(Oslo) Le Parlement norvégien a donné son feu vert mardi à l’ouverture d’une partie des fonds marins du pays à la prospection minière, en dépit des avertissements des experts autour de son impact incertain sur les écosystèmes.

En mettant à disposition 280 000 km2 de ses fonds marins – l’équivalent de la moitié de la superficie de la France –, la Norvège devient l’un des premiers pays au monde à se lancer dans cette pratique controversée dans une région inexplorée.    

La proposition du gouvernement a été adoptée par 80 voix contre 20. L’exploitation éventuelle de ces mêmes fonds devra faire l’objet d’un nouvel examen par le Parlement.
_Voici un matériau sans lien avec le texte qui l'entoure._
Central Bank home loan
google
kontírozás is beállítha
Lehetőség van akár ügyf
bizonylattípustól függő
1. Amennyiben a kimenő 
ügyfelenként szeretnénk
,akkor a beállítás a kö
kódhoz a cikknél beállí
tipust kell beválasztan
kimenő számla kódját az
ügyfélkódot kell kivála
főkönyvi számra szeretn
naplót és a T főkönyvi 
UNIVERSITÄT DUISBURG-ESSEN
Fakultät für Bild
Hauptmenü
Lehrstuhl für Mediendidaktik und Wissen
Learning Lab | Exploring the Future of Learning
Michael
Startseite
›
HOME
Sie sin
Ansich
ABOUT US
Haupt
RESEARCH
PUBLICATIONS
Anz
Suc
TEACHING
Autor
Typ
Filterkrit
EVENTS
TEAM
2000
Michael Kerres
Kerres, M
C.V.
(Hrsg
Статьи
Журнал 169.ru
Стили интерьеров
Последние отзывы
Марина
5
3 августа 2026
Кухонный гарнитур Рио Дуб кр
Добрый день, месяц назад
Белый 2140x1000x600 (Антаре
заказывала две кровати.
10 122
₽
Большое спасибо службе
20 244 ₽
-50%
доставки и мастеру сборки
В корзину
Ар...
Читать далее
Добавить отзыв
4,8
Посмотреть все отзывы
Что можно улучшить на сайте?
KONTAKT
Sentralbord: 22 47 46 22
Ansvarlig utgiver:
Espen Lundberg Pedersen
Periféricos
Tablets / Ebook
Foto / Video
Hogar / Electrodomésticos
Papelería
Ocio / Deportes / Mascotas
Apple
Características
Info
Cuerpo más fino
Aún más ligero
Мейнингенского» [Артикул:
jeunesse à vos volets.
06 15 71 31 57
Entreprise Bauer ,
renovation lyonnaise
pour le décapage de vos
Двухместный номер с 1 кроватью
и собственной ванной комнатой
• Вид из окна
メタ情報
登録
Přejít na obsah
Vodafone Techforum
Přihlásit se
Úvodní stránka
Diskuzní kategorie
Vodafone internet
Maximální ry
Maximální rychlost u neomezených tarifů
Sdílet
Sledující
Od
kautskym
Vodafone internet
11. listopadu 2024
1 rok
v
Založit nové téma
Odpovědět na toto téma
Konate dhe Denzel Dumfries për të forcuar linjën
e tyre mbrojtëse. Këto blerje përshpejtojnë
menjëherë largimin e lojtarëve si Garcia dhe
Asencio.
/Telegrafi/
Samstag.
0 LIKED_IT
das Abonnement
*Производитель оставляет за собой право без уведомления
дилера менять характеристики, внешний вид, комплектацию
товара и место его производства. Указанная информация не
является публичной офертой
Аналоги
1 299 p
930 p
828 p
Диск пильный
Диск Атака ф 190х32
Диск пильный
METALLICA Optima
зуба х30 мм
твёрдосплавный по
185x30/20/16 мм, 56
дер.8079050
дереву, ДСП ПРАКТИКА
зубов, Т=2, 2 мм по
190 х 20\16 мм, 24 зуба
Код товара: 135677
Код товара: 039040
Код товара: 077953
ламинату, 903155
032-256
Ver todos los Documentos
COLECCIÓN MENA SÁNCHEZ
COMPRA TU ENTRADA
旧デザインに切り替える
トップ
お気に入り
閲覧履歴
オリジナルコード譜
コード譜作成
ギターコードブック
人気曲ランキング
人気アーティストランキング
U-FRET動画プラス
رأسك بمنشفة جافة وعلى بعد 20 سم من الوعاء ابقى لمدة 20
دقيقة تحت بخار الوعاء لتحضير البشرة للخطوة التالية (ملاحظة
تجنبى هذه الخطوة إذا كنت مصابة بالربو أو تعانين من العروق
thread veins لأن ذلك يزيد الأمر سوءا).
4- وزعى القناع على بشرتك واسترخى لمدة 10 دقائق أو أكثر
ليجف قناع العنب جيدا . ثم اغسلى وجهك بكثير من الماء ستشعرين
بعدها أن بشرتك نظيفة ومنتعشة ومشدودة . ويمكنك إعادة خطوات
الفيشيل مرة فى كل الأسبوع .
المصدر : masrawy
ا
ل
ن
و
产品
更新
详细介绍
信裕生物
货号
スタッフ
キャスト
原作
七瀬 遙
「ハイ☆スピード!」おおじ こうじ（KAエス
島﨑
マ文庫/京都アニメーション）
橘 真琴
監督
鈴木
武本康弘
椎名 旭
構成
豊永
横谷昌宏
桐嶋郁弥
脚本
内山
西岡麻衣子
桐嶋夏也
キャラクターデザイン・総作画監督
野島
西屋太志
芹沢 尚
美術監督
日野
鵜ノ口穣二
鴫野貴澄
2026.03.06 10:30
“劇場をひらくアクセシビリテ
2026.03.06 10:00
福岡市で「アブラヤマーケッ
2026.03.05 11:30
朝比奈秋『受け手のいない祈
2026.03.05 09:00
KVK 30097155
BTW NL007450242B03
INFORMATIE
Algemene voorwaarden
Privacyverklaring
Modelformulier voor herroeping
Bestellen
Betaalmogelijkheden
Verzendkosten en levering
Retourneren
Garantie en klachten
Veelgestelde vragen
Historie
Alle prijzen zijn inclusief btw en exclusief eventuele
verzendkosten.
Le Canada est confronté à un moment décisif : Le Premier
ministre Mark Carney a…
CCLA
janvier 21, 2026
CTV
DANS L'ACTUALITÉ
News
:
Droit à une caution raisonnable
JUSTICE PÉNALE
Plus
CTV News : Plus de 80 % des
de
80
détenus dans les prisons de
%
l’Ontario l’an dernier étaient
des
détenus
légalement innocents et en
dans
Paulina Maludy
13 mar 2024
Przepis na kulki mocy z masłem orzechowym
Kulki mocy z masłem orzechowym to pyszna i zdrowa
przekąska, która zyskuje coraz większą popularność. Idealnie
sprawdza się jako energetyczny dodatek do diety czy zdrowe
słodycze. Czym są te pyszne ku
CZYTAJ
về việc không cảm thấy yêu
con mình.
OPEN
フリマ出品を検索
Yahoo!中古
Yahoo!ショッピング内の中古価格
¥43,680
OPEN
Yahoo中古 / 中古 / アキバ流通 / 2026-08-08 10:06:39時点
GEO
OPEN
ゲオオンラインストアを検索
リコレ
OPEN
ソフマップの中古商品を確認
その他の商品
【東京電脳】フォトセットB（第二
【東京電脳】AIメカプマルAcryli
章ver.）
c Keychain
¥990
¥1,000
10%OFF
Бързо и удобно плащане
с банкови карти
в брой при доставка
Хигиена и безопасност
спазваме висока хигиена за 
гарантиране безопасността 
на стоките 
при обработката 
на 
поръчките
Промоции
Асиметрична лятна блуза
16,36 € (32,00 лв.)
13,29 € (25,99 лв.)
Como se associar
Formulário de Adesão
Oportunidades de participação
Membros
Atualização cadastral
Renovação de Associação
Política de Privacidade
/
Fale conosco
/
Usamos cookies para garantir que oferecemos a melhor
« Toutes les institutions scientifiques norvégiennes disent que c’est trop risqué. Nous n’en savons pas suffisamment sur les écosystèmes pour atténuer les dommages [potentiels, NDLR] », a réagi auprès de l’AFP Haldis Tjeldflaat Helle, de la branche norvégienne de Greenpeace.  

ONG et scientifiques alertent sur la destruction d’habitats et d’espèces encore inconnus mais potentiellement cruciaux pour la chaîne alimentaire, le risque de perturber la capacité de l’océan à absorber le carbone émis par les activités humaines ou encore le bruit affectant des espèces comme les baleines.

Plusieurs manifestants se sont rassemblés devant le Parlement pour exprimer leur mécontentement.

« C’est une honte parce que la Norvège risque de créer un précédent », qui permettra « à d’autres pays de faire de même », s’est désolé Frode Pleym, à la tête de la branche norvégienne de Greenpeace et présent à la manifestation.

Début décembre, la coalition gouvernementale, minoritaire, s’était assurée le soutien du parti conservateur et de la droite populiste pour ouvrir graduellement et au prix d’exigences environnementales renforcées une zone de la mer du Groenland et de la mer de Barents dans l’Arctique.

La Norvège espère ainsi devenir un grand producteur mondial de minerais, nécessaire, selon le gouvernement, pour réussir sa transition énergétique.  

Cuivre, zinc, cobalt…

« Nous avons besoin de minéraux [car] nous devons mener une transition verte sous la forme de cellules et de panneaux solaires, de voitures électriques, de téléphones mobiles », avait expliqué en décembre la députée travailliste, Marianne Sivertsen Naess.

Le pays veut, en parallèle, réduire sa dépendance envers d’autres pays, comme la Russie ou la Chine – premier producteur au monde de terres rares – pour ses matières premières.

« La Norvège pourra peut-être à l’avenir contribuer à y avoir plus largement accès sans être dépendants de pays dont il n’est peut-être pas souhaitable de dépendre totalement », avait-elle ajouté.

D’après des estimations de la Direction norvégienne du pétrole, le plateau continental du pays contient très probablement d’importants gisements de minéraux, y compris du cuivre, du cobalt, du zinc et des terres rares, utiles dans la composition de batteries, turbines d’éoliennes, ordinateurs et autres téléphones portables.

« La Norvège semble avoir cette idée que l’extraction minière sera la solution pour la transition écologique, ce qui est vraiment étrange », selon Haldis Tjeldflaat Helle, de Greenpeace.

De plus en plus de pays dans le monde préfèrent au contraire s’en détourner et privilégient le principe de précaution sur cette question, faute de données suffisantes sur les risques qu’elle présente, argue la militante.  

Plusieurs pays, dont la France et le Royaume-Uni, se sont prononcés pour un moratoire sur l’extraction minière sous-marine.

Le gouvernement, de son côté, assure qu’aucun projet ne sera mis en place sans évaluation détaillée au préalable. Les premières exploitations devront être approuvées par le Parlement avant de pouvoir être mises en œuvre.

La condition : cela doit pouvoir être fait « de manière durable et raisonnable », a précisé l’élu conservateur en charge du dossier, Bård Ludvig Thorheim.